Exercise prompt
Give back a single number: the count of lines in the data that contain the string "Schools".
┌─ Data to process
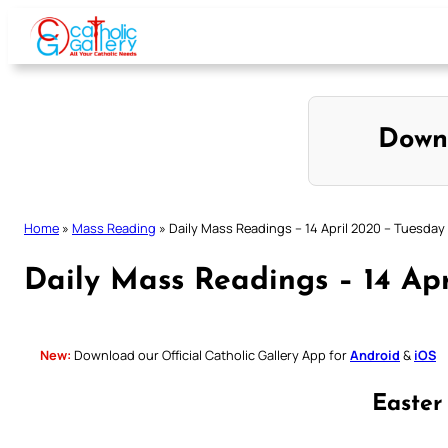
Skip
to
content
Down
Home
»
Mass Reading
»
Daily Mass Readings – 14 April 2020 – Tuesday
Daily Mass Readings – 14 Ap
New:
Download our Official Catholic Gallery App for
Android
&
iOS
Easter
└─
┌─ Data to process
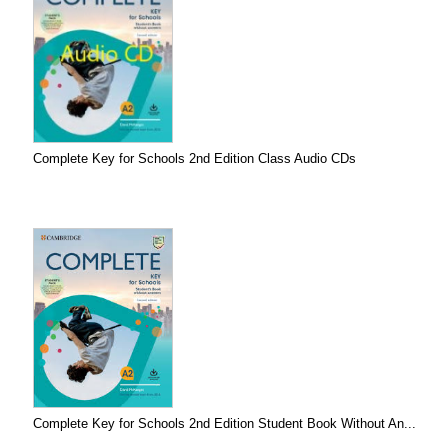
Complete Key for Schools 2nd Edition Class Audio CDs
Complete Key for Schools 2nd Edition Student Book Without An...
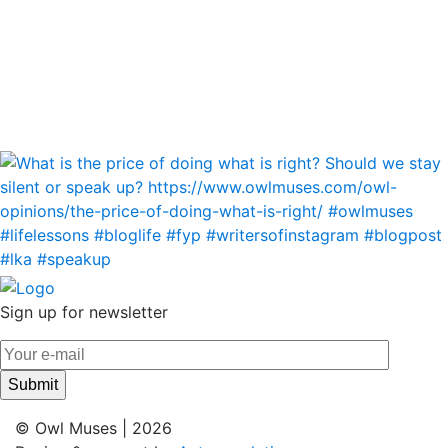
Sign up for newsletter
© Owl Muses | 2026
└─
┌─ Data to process
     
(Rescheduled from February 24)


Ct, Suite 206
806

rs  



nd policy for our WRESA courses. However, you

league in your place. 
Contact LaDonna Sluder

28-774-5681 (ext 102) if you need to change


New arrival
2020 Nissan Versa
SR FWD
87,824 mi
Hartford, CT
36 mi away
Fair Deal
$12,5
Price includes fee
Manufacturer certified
└─
Result of this task
2